Ouverture
OUVERTURE
Qui que tu sois, le soir sors,
sors de ta chambre où tout est connu ;
ta maison, c’est la dernière avant l’étendue,
qui que tu sois.
Avec tes yeux qui fatigués peinent
à se délivrer de l’usure du seuil,
tu lèves un arbre noir, lentement, à peine,
et le plantes devant le ciel : svelte, seul.
Et tu as fait le monde.

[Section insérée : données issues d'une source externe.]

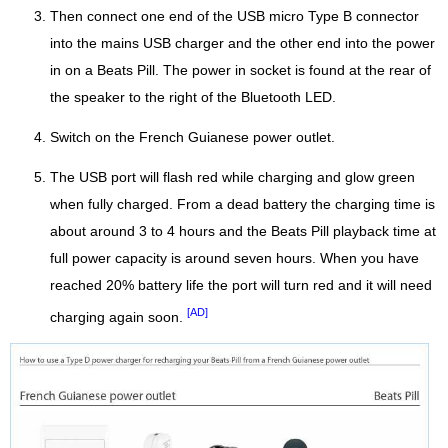
Then connect one end of the USB micro Type B connector
into the mains USB charger and the other end into the power
in on a Beats Pill. The power in socket is found at the rear of
the speaker to the right of the Bluetooth LED.
Switch on the French Guianese power outlet.
The USB port will flash red while charging and glow green
when fully charged. From a dead battery the charging time is
about around 3 to 4 hours and the Beats Pill playback time at
full power capacity is around seven hours. When you have
reached 20% battery life the port will turn red and it will need
[AD]
charging again soon.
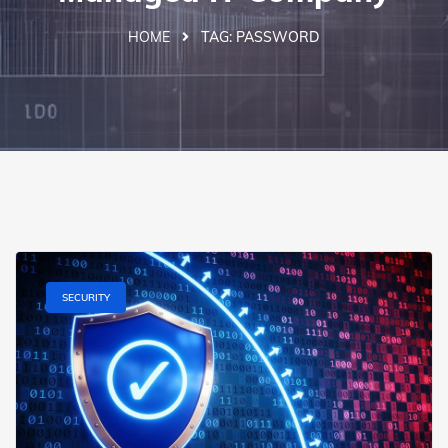
HOME
TAG:
PASSWORD
SECURITY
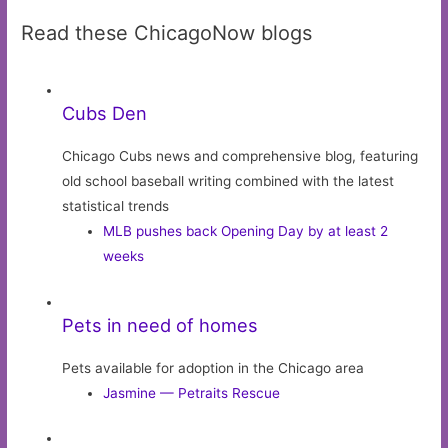
Read these ChicagoNow blogs
Cubs Den
Chicago Cubs news and comprehensive blog, featuring
old school baseball writing combined with the latest
statistical trends
MLB pushes back Opening Day by at least 2
weeks
Pets in need of homes
Pets available for adoption in the Chicago area
Jasmine — Petraits Rescue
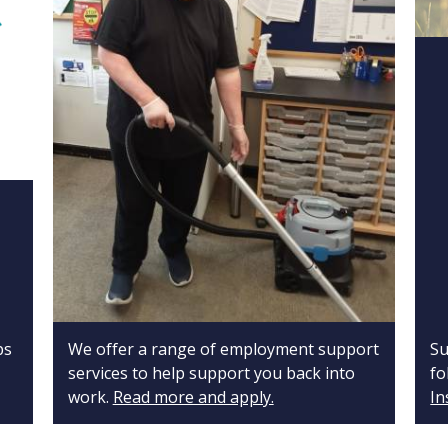
ps
We offer a range of employment support
Su
services to help support you back into
fo
work.
Read more and apply.
In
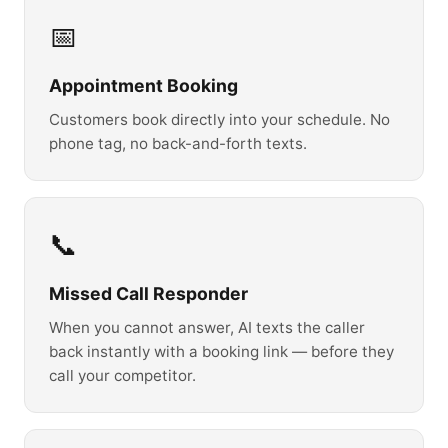
📅
Appointment Booking
Customers book directly into your schedule. No
phone tag, no back-and-forth texts.
📞
Missed Call Responder
When you cannot answer, AI texts the caller
back instantly with a booking link — before they
call your competitor.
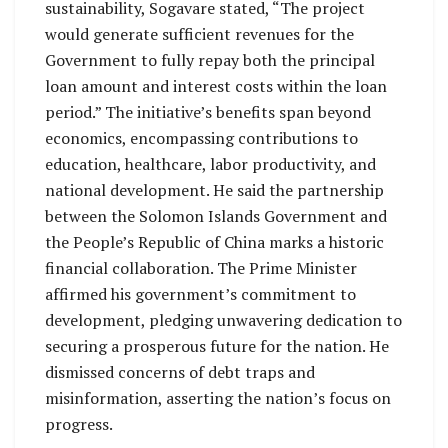
sustainability, Sogavare stated, “The project
would generate sufficient revenues for the
Government to fully repay both the principal
loan amount and interest costs within the loan
period.” The initiative’s benefits span beyond
economics, encompassing contributions to
education, healthcare, labor productivity, and
national development. He said the partnership
between the Solomon Islands Government and
the People’s Republic of China marks a historic
financial collaboration. The Prime Minister
affirmed his government’s commitment to
development, pledging unwavering dedication to
securing a prosperous future for the nation. He
dismissed concerns of debt traps and
misinformation, asserting the nation’s focus on
progress.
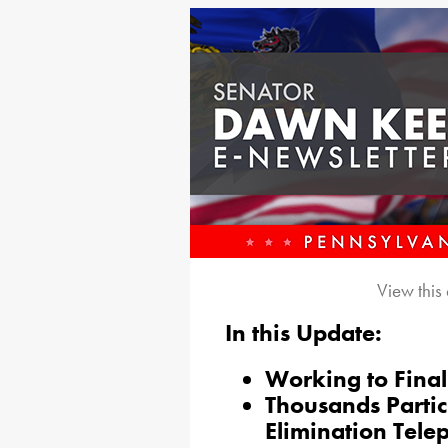
View this
In this Update:
Working to Final
Thousands Partic
Elimination Tele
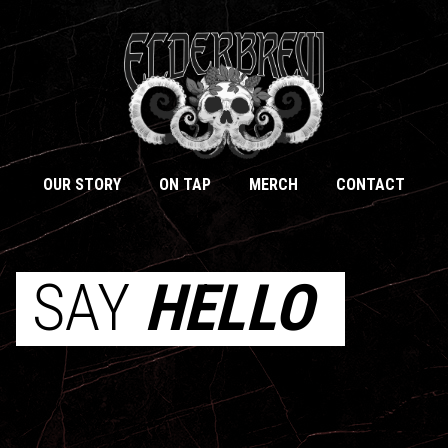
OUR STORY
ON TAP
MERCH
CONTACT
SAY
HELLO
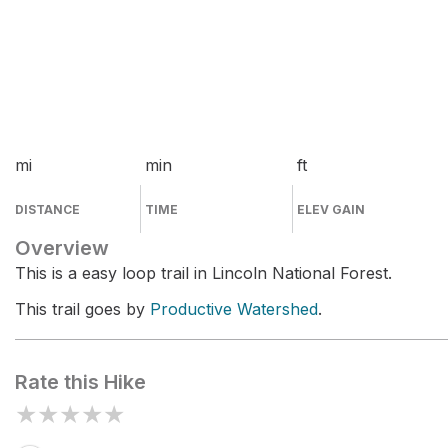
mi
min
ft
DISTANCE
TIME
ELEV GAIN
Overview
This is a easy loop trail in Lincoln National Forest.
This trail goes by
Productive Watershed
.
Rate this Hike
★
★
★
★
★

Et il est grand,
pareil à un mot qui mûrit encore dans le silence.
Et comme ta volonté comprend son sens,
tes yeux de lui se détachent tendrement…
Rainer Maria Rilke, Le Livre des images, Première partie du premier livre, in Œuvres poétiques et théâtrales, Éditions Gallimard, Bibliothèque de la Pléiade, 1997, page 193. Traduction de Jean-Claude Crespy.
EINGANG
Wer du auch seist: am Abend tritt hinaus
aus deiner Stube, drin du alles weißt;
als letztes vor der Ferne liegt dein Haus:
wer du auch seist.
Mit deinen Augen, welche müde kaum
von der verbrauchten Schwelle sich befrein,
hebst du ganz langsam einen schwarzen Baum
und stellst ihn vor den Himmel: schlank, allein.
Und hast die Welt gemacht. Und sie ist groß
und wie ein Wort, das noch im Schweigen reift.
Und wie dein Wille ihren Sinn begreift,
lassen sie deine Augen zärtlich los…
Rainer Maria Rilke, Das Buch der Bilder.
C’est avec un poème qui illustre deux aspects essentiels de ma démarche que j’aimerais inaugurer ce blog: « se délivrer de l’usure du seuil [de sa maison] » et élever un arbre avec ses yeux pour faire le monde. Ce qui est exprimé ici de manière poétique et métaphorique correspond à ma démarche photographique. Je pratique la photo en dilettante depuis trois ans environ.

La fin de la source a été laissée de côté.